Bu yılda petrol ve kömür üretimi geriye bağlantı etkisi en yüksek olan sektördür ve bu sektörün 1980 öncesine göre dışa bağımlılık özelliği ciddi bir şekilde artmıştır. Bunda kuşkusuz artan enerji tüketiminin büyük etkisi vardır. 1985 yılında geriye bağlantı etkisinin en yüksek olduğu diğer sektörler ise, metal, demir-çelik, kauçuk ve plastik, kimya, ulaşım araçları, makine, elektrikli makineler ve cam-taş-toprak sanayidir. 1979 yılı ile karşılaştırıldığında 1985 yılında birçok sektörde dışa bağımlılık artmıştır. Diğer imalat sanayi grubunda yer alan üretimde ise, dışa bağımlılıkta genelde bir azalma olmuş, ancak önceki yıllarda dışa bağımlılığı düşük olan dokuma ve deri ile ulaştırma ve haberleşmede geriye doğru bağlantı etkisi artmıştır.

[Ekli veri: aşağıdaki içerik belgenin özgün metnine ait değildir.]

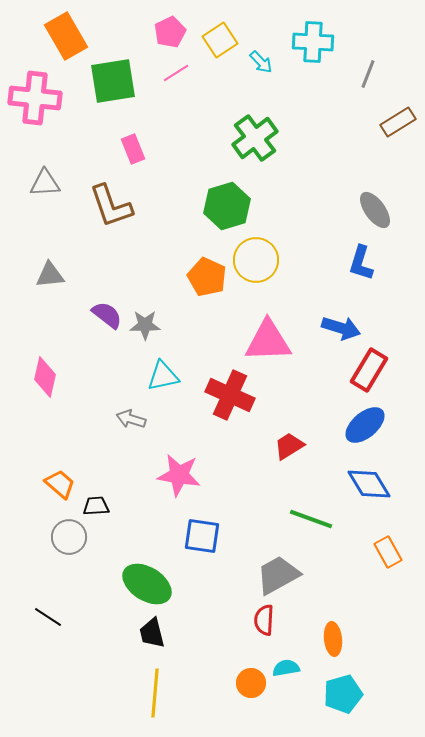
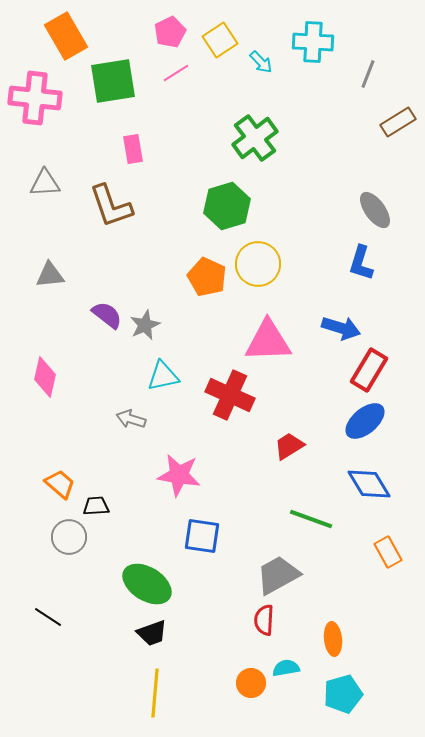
pink rectangle at (133, 149): rotated 12 degrees clockwise
yellow circle at (256, 260): moved 2 px right, 4 px down
gray star at (145, 325): rotated 24 degrees counterclockwise
blue ellipse at (365, 425): moved 4 px up
black trapezoid at (152, 633): rotated 96 degrees counterclockwise
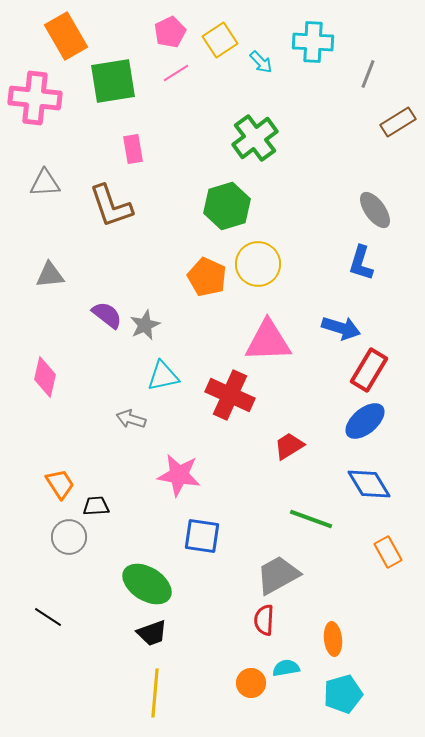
orange trapezoid at (60, 484): rotated 16 degrees clockwise
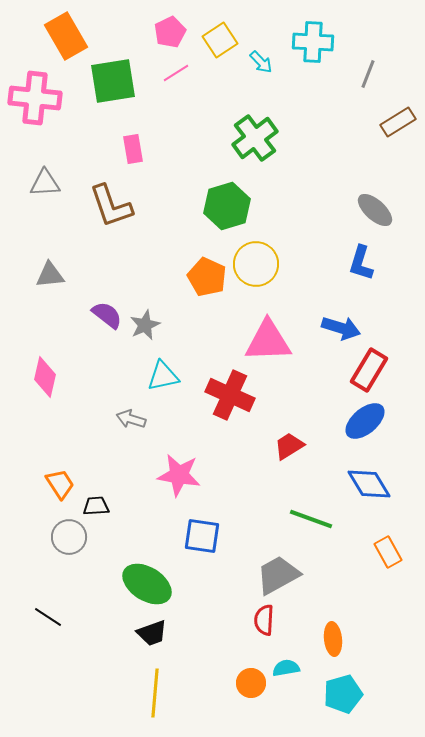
gray ellipse at (375, 210): rotated 12 degrees counterclockwise
yellow circle at (258, 264): moved 2 px left
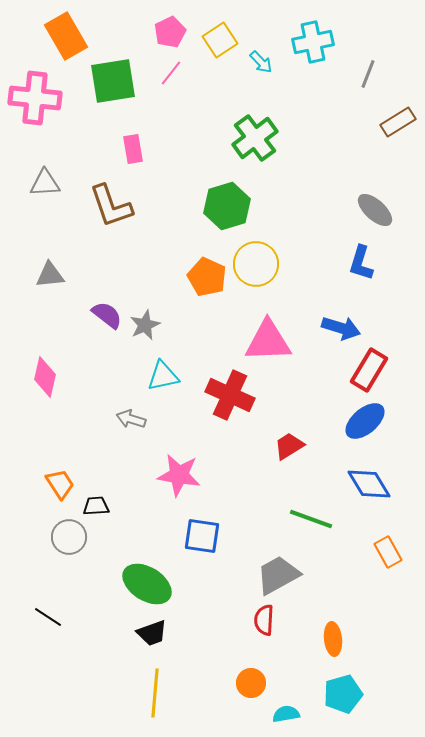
cyan cross at (313, 42): rotated 15 degrees counterclockwise
pink line at (176, 73): moved 5 px left; rotated 20 degrees counterclockwise
cyan semicircle at (286, 668): moved 46 px down
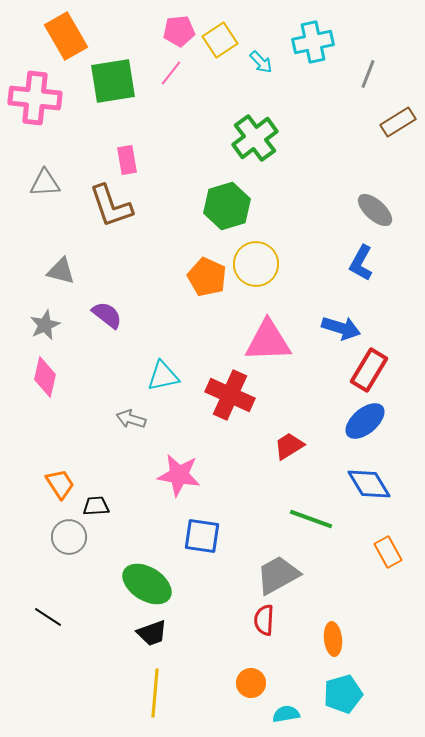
pink pentagon at (170, 32): moved 9 px right, 1 px up; rotated 20 degrees clockwise
pink rectangle at (133, 149): moved 6 px left, 11 px down
blue L-shape at (361, 263): rotated 12 degrees clockwise
gray triangle at (50, 275): moved 11 px right, 4 px up; rotated 20 degrees clockwise
gray star at (145, 325): moved 100 px left
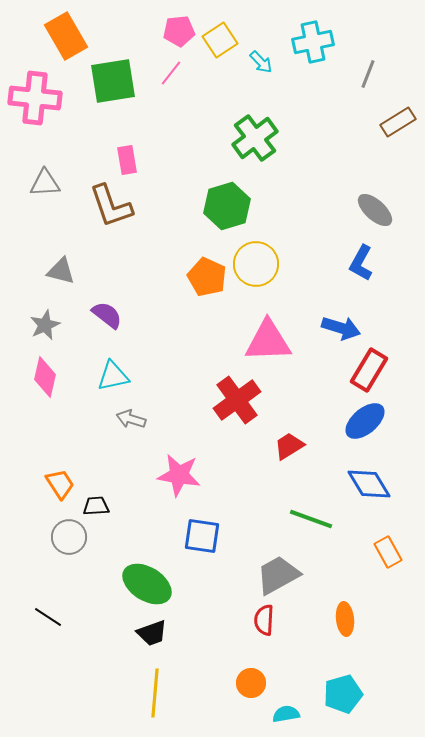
cyan triangle at (163, 376): moved 50 px left
red cross at (230, 395): moved 7 px right, 5 px down; rotated 30 degrees clockwise
orange ellipse at (333, 639): moved 12 px right, 20 px up
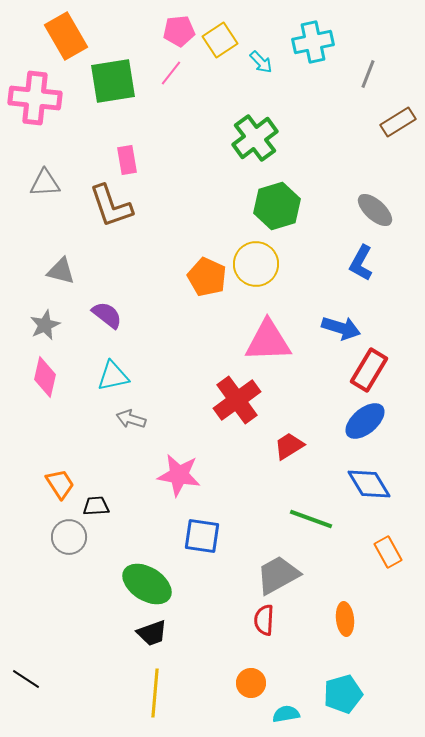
green hexagon at (227, 206): moved 50 px right
black line at (48, 617): moved 22 px left, 62 px down
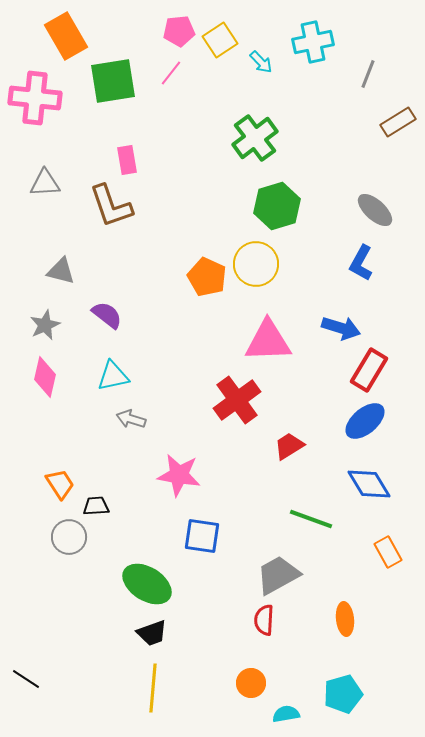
yellow line at (155, 693): moved 2 px left, 5 px up
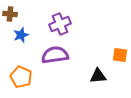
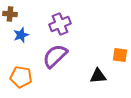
purple semicircle: moved 1 px down; rotated 36 degrees counterclockwise
orange pentagon: rotated 15 degrees counterclockwise
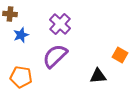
purple cross: rotated 25 degrees counterclockwise
orange square: rotated 21 degrees clockwise
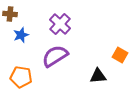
purple semicircle: rotated 12 degrees clockwise
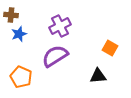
brown cross: moved 1 px right, 1 px down
purple cross: moved 2 px down; rotated 20 degrees clockwise
blue star: moved 2 px left, 1 px up
orange square: moved 10 px left, 7 px up
orange pentagon: rotated 15 degrees clockwise
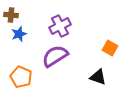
black triangle: moved 1 px down; rotated 24 degrees clockwise
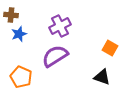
black triangle: moved 4 px right
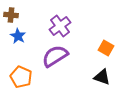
purple cross: rotated 10 degrees counterclockwise
blue star: moved 1 px left, 2 px down; rotated 21 degrees counterclockwise
orange square: moved 4 px left
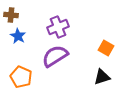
purple cross: moved 2 px left, 1 px down; rotated 15 degrees clockwise
black triangle: rotated 36 degrees counterclockwise
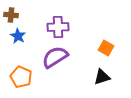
purple cross: rotated 20 degrees clockwise
purple semicircle: moved 1 px down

1990 yılı değerlerine göre, sütun toplamları en yüksek olan sektörler; diğer imalat sanayi, petrol ve kömür ürünleri, demir-çelik, kauçuk ve plastik, elektrikli makineler, kimya, ilaç, metal, makine ve kağıt-kağıt ürünleri olmuştur. Bu yılda imalat sanayinin dışa bağımlılığı genelde artarken, ulaşım araçlarının dışa bağımlılığı azalmıştır. 1990 yılında 1985 yılına göre, kağıt-kağıt ürünleri, ilaç, kimya, kauçuk ve plastik, demir-çelik, elektrikli makine ve diğer imalat sanayinde dışa bağımlılık artarken, diğerlerinde genelde azalma vardır.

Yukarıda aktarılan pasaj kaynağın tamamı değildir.